Stored data entries:
________
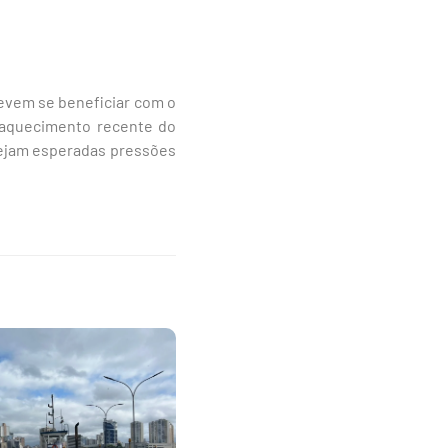
devem se beneficiar com o
raquecimento recente do
e sejam esperadas pressões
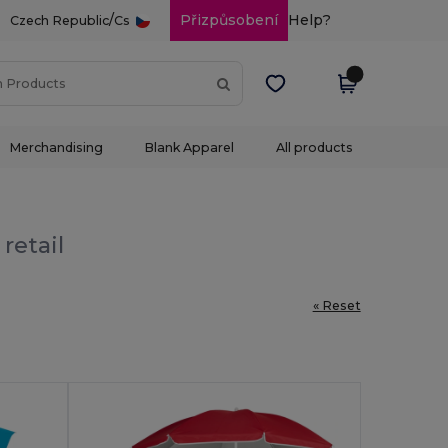
/
Přizpůsobení
Help?
Czech Republic
Cs
Merchandising
Blank Apparel
All products
retail
« Reset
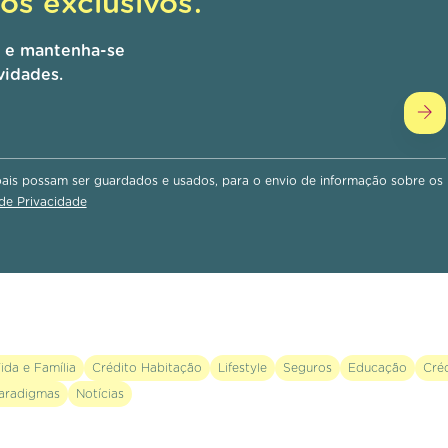
s exclusivos.
r e mantenha-se
vidades.
is possam ser guardados e usados, para o envio de informação sobre os
 de Privacidade
ida e Família
Crédito Habitação
Lifestyle
Seguros
Educação
Cré
aradigmas
Notícias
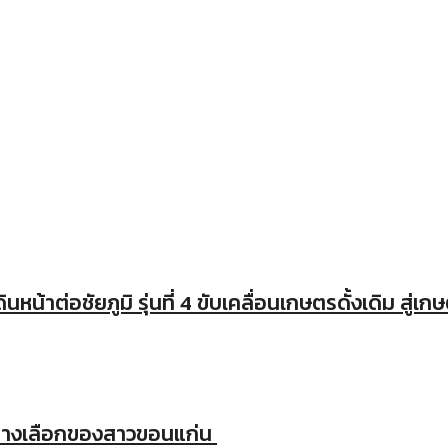
หน้าต่อชัยภูมิ รุ่นที่ 4 ขับเคลื่อนเกษตรดั้งเดิม สู่เก
ตรทางเลือกของสาวขอนแก่น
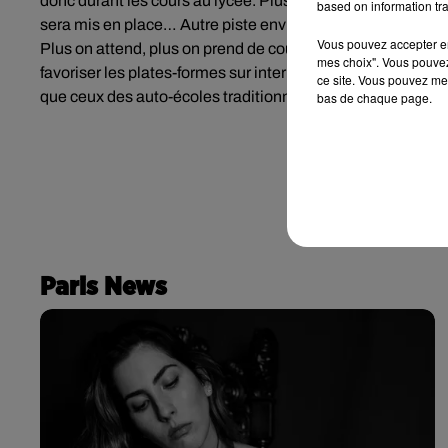
donc durant les cours au lycée. Plus besoin de financer 
based on information tra
sera mis en place… Autre piste envisagée pour faire baisse
Vous pouvez accepter en 
Plus on attend, plus on prend de cours pour être au top le j
mes choix". Vous pouvez
favoriser les plates-formes sur internet qui proposent de l
ce site. Vous pouvez met
que ceux des auto-écoles traditionnelles. Cette éventuali
bas de chaque page.
Paris News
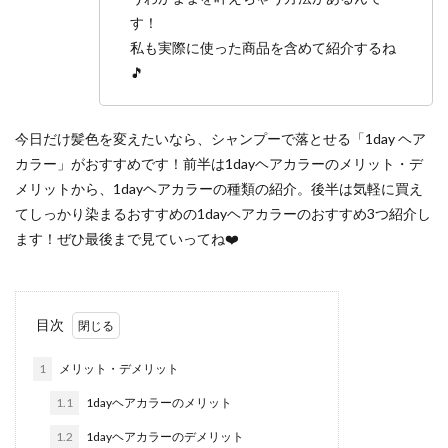
す！
私も実際に使った商品を含めて紹介するね
🎵
今日だけ髪色を変えたいなら、シャンプーで落とせる「1day ヘア
カラー」がおすすめです！前半は1dayヘアカラーのメリット・デ
メリットから、1dayヘアカラーの種類の紹介。後半は気軽に買え
てしっかり染まるおすすめの1dayヘアカラーのおすすめ3つ紹介し
ます！ぜひ最後まで見ていってね❤️
目次
1
メリット・デメリット
1.1
1dayヘアカラーのメリット
1.2
1dayヘアカラーのデメリット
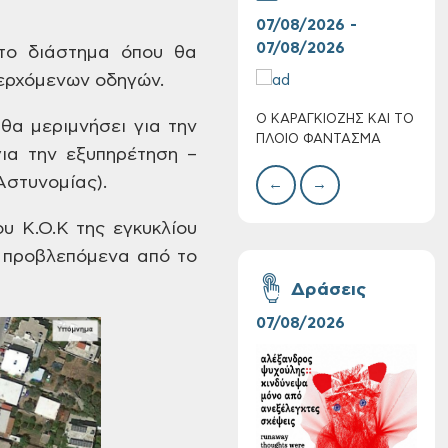
07/08/2026 -
30/
07/08/2026
08/
το διάστημα όπου
θα
ερχόμενων οδηγών.
Ο ΚΑΡΑΓΚΙΟΖΗΣ ΚΑΙ ΤΟ
BAZ
 θα μεριμνήσει
για την
Πολύ Υψηλός
ΠΛΟΙΟ ΦΑΝΤΑΣΜΑ
ΜΕΓ
Κίνδυνος Πυρκαγιάς
ια την
εξυπηρέτηση –
για αύριο Σάββατο 8
Αστυνομίας).
←
→
Αυγούστου 2026
ου Κ.Ο.Κ της
εγκυκλίου
 προβλεπόμενα
από το
Δράσεις
07/08/2026
06/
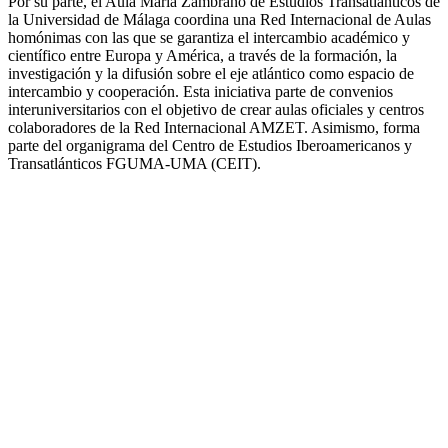
Por su parte, el Aula María Zambrano de Estudios Transatlánticos de
la Universidad de Málaga coordina una Red Internacional de Aulas
homónimas con las que se garantiza el intercambio académico y
científico entre Europa y América, a través de la formación, la
investigación y la difusión sobre el eje atlántico como espacio de
intercambio y cooperación. Esta iniciativa parte de convenios
interuniversitarios con el objetivo de crear aulas oficiales y centros
colaboradores de la Red Internacional AMZET. Asimismo, forma
parte del organigrama del Centro de Estudios Iberoamericanos y
Transatlánticos FGUMA-UMA (CEIT).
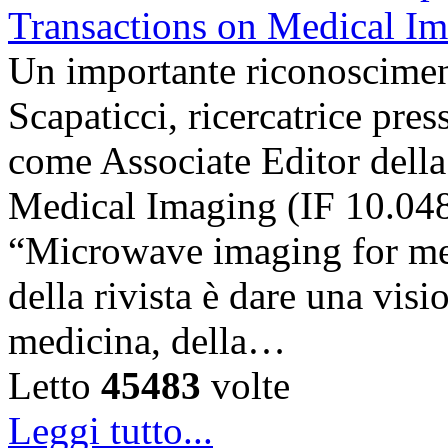
Un importante riconosciment
Scapaticci, ricercatrice pr
come Associate Editor della
Medical Imaging (IF 10.048),
“Microwave imaging for med
della rivista è dare una visi
medicina, della…
Letto
45483
volte
Leggi tutto...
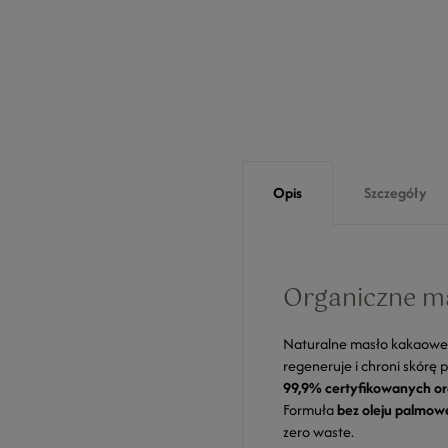
Opis
Szczegóły
Organiczne ma
Naturalne masło kakaowe z
regeneruje i chroni skórę
99,9% certyfikowanych o
Formuła
bez oleju palmow
zero waste.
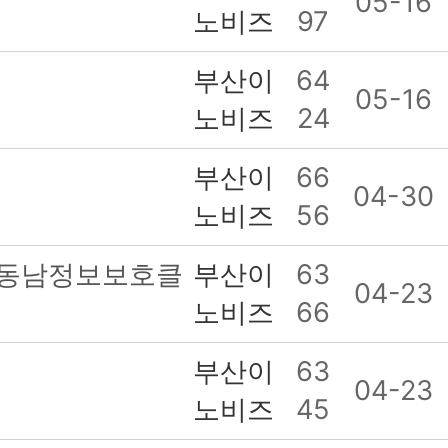
05-16
노비즈
97
부산이
64
05-16
노비즈
24
부산이
66
04-30
노비즈
56
고(동남정보보호클
부산이
63
04-23
노비즈
66
부산이
63
04-23
노비즈
45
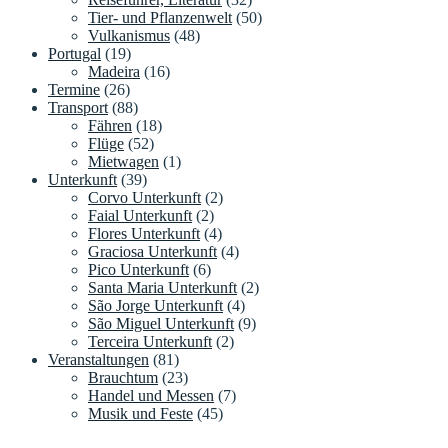
Tier- und Pflanzenwelt
(50)
Vulkanismus
(48)
Portugal
(19)
Madeira
(16)
Termine
(26)
Transport
(88)
Fähren
(18)
Flüge
(52)
Mietwagen
(1)
Unterkunft
(39)
Corvo Unterkunft
(2)
Faial Unterkunft
(2)
Flores Unterkunft
(4)
Graciosa Unterkunft
(4)
Pico Unterkunft
(6)
Santa Maria Unterkunft
(2)
São Jorge Unterkunft
(4)
São Miguel Unterkunft
(9)
Terceira Unterkunft
(2)
Veranstaltungen
(81)
Brauchtum
(23)
Handel und Messen
(7)
Musik und Feste
(45)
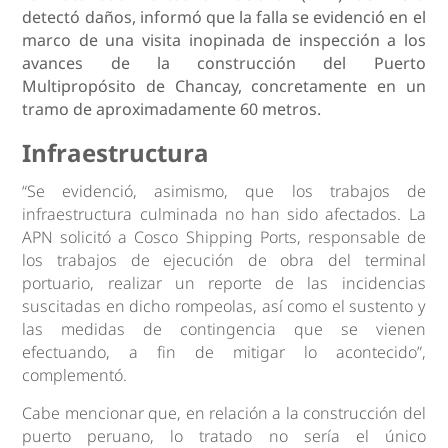
detectó daños, informó que la falla se evidenció en el
marco de una visita inopinada de inspección a los
avances de la construcción del Puerto
Multipropósito de Chancay, concretamente en un
tramo de aproximadamente 60 metros.
Infraestructura
“Se evidenció, asimismo, que los trabajos de
infraestructura culminada no han sido afectados. La
APN solicitó a Cosco Shipping Ports, responsable de
los trabajos de ejecución de obra del terminal
portuario, realizar un reporte de las incidencias
suscitadas en dicho rompeolas, así como el sustento y
las medidas de contingencia que se vienen
efectuando, a fin de mitigar lo acontecido”,
complementó.
Cabe mencionar que, en relación a la construcción del
puerto peruano, lo tratado no sería el único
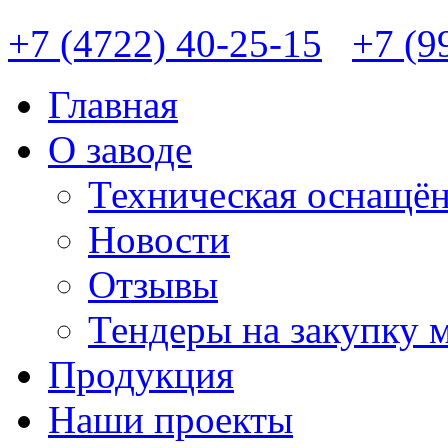
+7 (4722) 40-25-15
+7 (9
Главная
О заводе
Техническая оснащён
Новости
Отзывы
Тендеры на закупку 
Продукция
Наши проекты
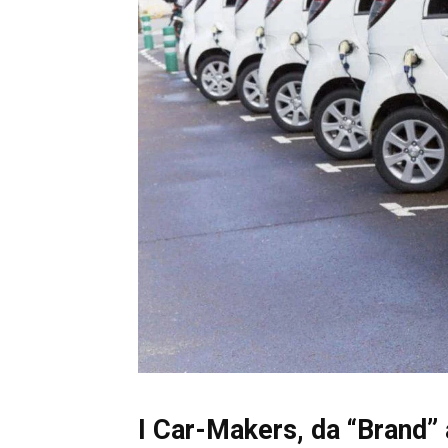
I Car-Makers, da “Brand” 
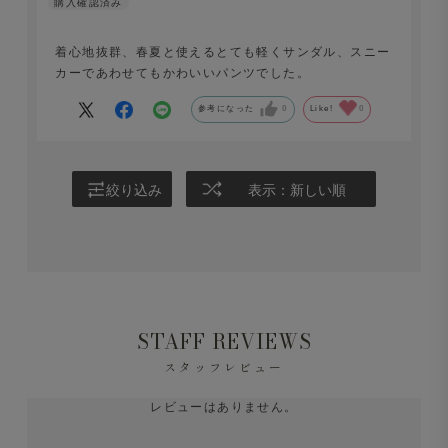
ノータックのすっきりとした腰回りとゆるやかに絞ったテ
ーパードシルエットが絶妙なバランス。軽快な素材感なが
着心地抜群、春夏と使えるとても軽くサンダル、スニー
カーであわせてもかわいいパンツでした。
らも足元までスマートにまとまり涼しさと上品さを両立し
ています。
参考になった
0
Like!
0
絞り込み
表示：新しい順
STAFF REVIEWS
スタッフレビュー
レビューはありません。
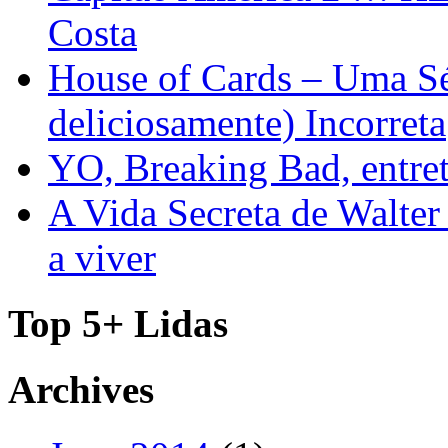
Costa
House of Cards – Uma Sér
deliciosamente) Incorreta
YO, Breaking Bad, entre
A Vida Secreta de Walter
a viver
Top 5+ Lidas
Archives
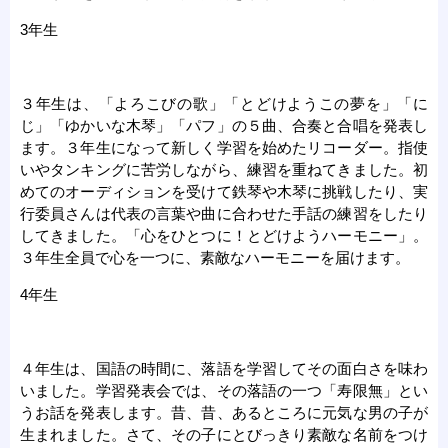
3年生
３年生は、「よろこびの歌」「とどけようこの夢を」「に
じ」「ゆかいな木琴」「パフ」の５曲、合奏と合唱を発表し
ます。３年生になって新しく学習を始めたリコーダー。指使
いやタンキングに苦労しながら、練習を重ねてきました。初
めてのオーディションを受けて鉄琴や木琴に挑戦したり、実
行委員さんは代表の言葉や曲に合わせた手話の練習をしたり
してきました。「心をひとつに！とどけようハーモニー」。
３年生全員で心を一つに、素敵なハーモニーを届けます。
4年生
４年生は、国語の時間に、落語を学習してその面白さを味わ
いました。学習発表会では、その落語の一つ「寿限無」とい
うお話を発表します。昔、昔、あるところに元気な男の子が
生まれました。さて、その子にとびっきり素敵な名前をつけ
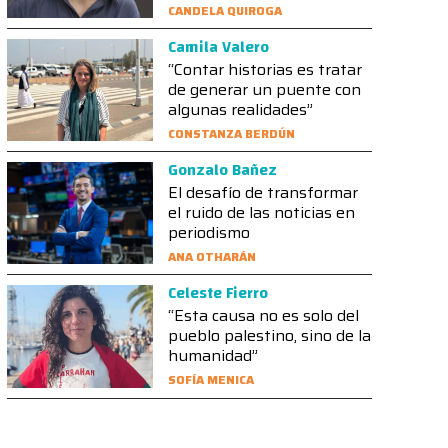
CANDELA QUIROGA
Camila Valero
“Contar historias es tratar
de generar un puente con
algunas realidades”
CONSTANZA BERDÚN
Gonzalo Bañez
El desafío de transformar
el ruido de las noticias en
periodismo
ANA OTHARÁN
Celeste Fierro
“Esta causa no es solo del
pueblo palestino, sino de la
humanidad”
SOFÍA MENICA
________
- Instructions for the task -
Please copy the data shown above precisely, leaving the images out.

- Written solution -
devem se beneficiar com o
raquecimento recente do
e sejam esperadas pressões
/
Přizpůsobení
Help?
Czech Republic
Cs
Merchandising
Blank Apparel
All products
retail
« Reset
s exclusivos.
r e mantenha-se
vidades.
is possam ser guardados e usados, para o envio de informação sobre os
 de Privacidade
ida e Família
Crédito Habitação
Lifestyle
Seguros
Educação
Cré
aradigmas
Notícias
หน้าต่อชัยภูมิ รุ่นที่ 4 ขับเคลื่อนเกษตรดั้งเดิม สู่เก
ตรทางเลือกของสาวขอนแก่น
donc durant les cours au lycée. Plus besoin de financer 
based on information tra
sera mis en place… Autre piste envisagée pour faire baisse
Vous pouvez accepter en 
Plus on attend, plus on prend de cours pour être au top le j
mes choix". Vous pouvez
favoriser les plates-formes sur internet qui proposent de l
ce site. Vous pouvez met
que ceux des auto-écoles traditionnelles. Cette éventuali
bas de chaque page.
Paris News
す！
私も実際に使った商品を含めて紹介するね
🎵
今日だけ髪色を変えたいなら、シャンプーで落とせる「1day ヘア
カラー」がおすすめです！前半は1dayヘアカラーのメリット・デ
メリットから、1dayヘアカラーの種類の紹介。後半は気軽に買え
てしっかり染まるおすすめの1dayヘアカラーのおすすめ3つ紹介し
ます！ぜひ最後まで見ていってね❤️
目次
1
メリット・デメリット
1.1
1dayヘアカラーのメリット
1.2
1dayヘアカラーのデメリット
07/08/2026 -
30/
07/08/2026
08/
το διάστημα όπου
θα
ερχόμενων οδηγών.
Ο ΚΑΡΑΓΚΙΟΖΗΣ ΚΑΙ ΤΟ
BAZ
 θα μεριμνήσει
για την
Πολύ Υψηλός
ΠΛΟΙΟ ΦΑΝΤΑΣΜΑ
ΜΕΓ
Κίνδυνος Πυρκαγιάς
ια την
εξυπηρέτηση –
για αύριο Σάββατο 8
Αστυνομίας).
←
→
Αυγούστου 2026
ου Κ.Ο.Κ της
εγκυκλίου
 προβλεπόμενα
από το
Δράσεις
07/08/2026
06/
Por su parte, el Aula María Zambrano de Estudios Transatlánticos de
la Universidad de Málaga coordina una Red Internacional de Aulas
homónimas con las que se garantiza el intercambio académico y
científico entre Europa y América, a través de la formación, la
investigación y la difusión sobre el eje atlántico como espacio de
intercambio y cooperación. Esta iniciativa parte de convenios
interuniversitarios con el objetivo de crear aulas oficiales y centros
colaboradores de la Red Internacional AMZET. Asimismo, forma
parte del organigrama del Centro de Estudios Iberoamericanos y
Transatlánticos FGUMA-UMA (CEIT).
Un importante riconosciment
Scapaticci, ricercatrice pr
come Associate Editor della
Medical Imaging (IF 10.048),
“Microwave imaging for med
della rivista è dare una visi
medicina, della…
Letto
45483
volte
Leggi tutto...
Opis
Szczegóły
Organiczne ma
Naturalne masło kakaowe z
regeneruje i chroni skórę
99,9% certyfikowanych o
Formuła
bez oleju palmow
zero waste.
05-16
노비즈
97
부산이
64
05-16
노비즈
24
부산이
66
04-30
노비즈
56
고(동남정보보호클
부산이
63
04-23
노비즈
66
부산이
63
04-23
노비즈
45
Tier- und Pflanzenwelt
(50)
Vulkanismus
(48)
Portugal
(19)
Madeira
(16)
Termine
(26)
Transport
(88)
Fähren
(18)
Flüge
(52)
Mietwagen
(1)
Unterkunft
(39)
Corvo Unterkunft
(2)
Faial Unterkunft
(2)
Flores Unterkunft
(4)
Graciosa Unterkunft
(4)
Pico Unterkunft
(6)
Santa Maria Unterkunft
(2)
São Jorge Unterkunft
(4)
São Miguel Unterkunft
(9)
Terceira Unterkunft
(2)
Veranstaltungen
(81)
Brauchtum
(23)
Handel und Messen
(7)
Musik und Feste
(45)
detectó daños, informó que la falla se evidenció en el
marco de una visita inopinada de inspección a los
avances de la construcción del Puerto
Multipropósito de Chancay, concretamente en un
tramo de aproximadamente 60 metros.
Infraestructura
“Se evidenció, asimismo, que los trabajos de
infraestructura culminada no han sido afectados. La
APN solicitó a Cosco Shipping Ports, responsable de
los trabajos de ejecución de obra del terminal
portuario, realizar un reporte de las incidencias
suscitadas en dicho rompeolas, así como el sustento y
las medidas de contingencia que se vienen
efectuando, a fin de mitigar lo acontecido”,
complementó.
Cabe mencionar que, en relación a la construcción del
puerto peruano, lo tratado no sería el único
+7 (4722) 40-25-15
+7 (9
Главная
О заводе
Техническая оснащён
Новости
Отзывы
Тендеры на закупку 
Продукция
Наши проекты
I Car-Makers, da “Brand” 
ノータックのすっきりとした腰回りとゆるやかに絞ったテ
ーパードシルエットが絶妙なバランス。軽快な素材感なが
着心地抜群、春夏と使えるとても軽くサンダル、スニー
カーであわせてもかわいいパンツでした。
らも足元までスマートにまとまり涼しさと上品さを両立し
ています。
参考になった
0
Like!
0
絞り込み
表示：新しい順
STAFF REVIEWS
スタッフレビュー
レビューはありません。
Costa
House of Cards – Uma Sér
deliciosamente) Incorreta
YO, Breaking Bad, entre
A Vida Secreta de Walter
a viver
Top 5+ Lidas
Archives
3年生
３年生は、「よろこびの歌」「とどけようこの夢を」「に
じ」「ゆかいな木琴」「パフ」の５曲、合奏と合唱を発表し
ます。３年生になって新しく学習を始めたリコーダー。指使
いやタンキングに苦労しながら、練習を重ねてきました。初
めてのオーディションを受けて鉄琴や木琴に挑戦したり、実
行委員さんは代表の言葉や曲に合わせた手話の練習をしたり
してきました。「心をひとつに！とどけようハーモニー」。
３年生全員で心を一つに、素敵なハーモニーを届けます。
4年生
４年生は、国語の時間に、落語を学習してその面白さを味わ
いました。学習発表会では、その落語の一つ「寿限無」とい
うお話を発表します。昔、昔、あるところに元気な男の子が
生まれました。さて、その子にとびっきり素敵な名前をつけ
CANDELA QUIROGA
Camila Valero
“Contar historias es tratar
de generar un puente con
algunas realidades”
CONSTANZA BERDÚN
Gonzalo Bañez
El desafío de transformar
el ruido de las noticias en
periodismo
ANA OTHARÁN
Celeste Fierro
“Esta causa no es solo del
pueblo palestino, sino de la
humanidad”
SOFÍA MENICA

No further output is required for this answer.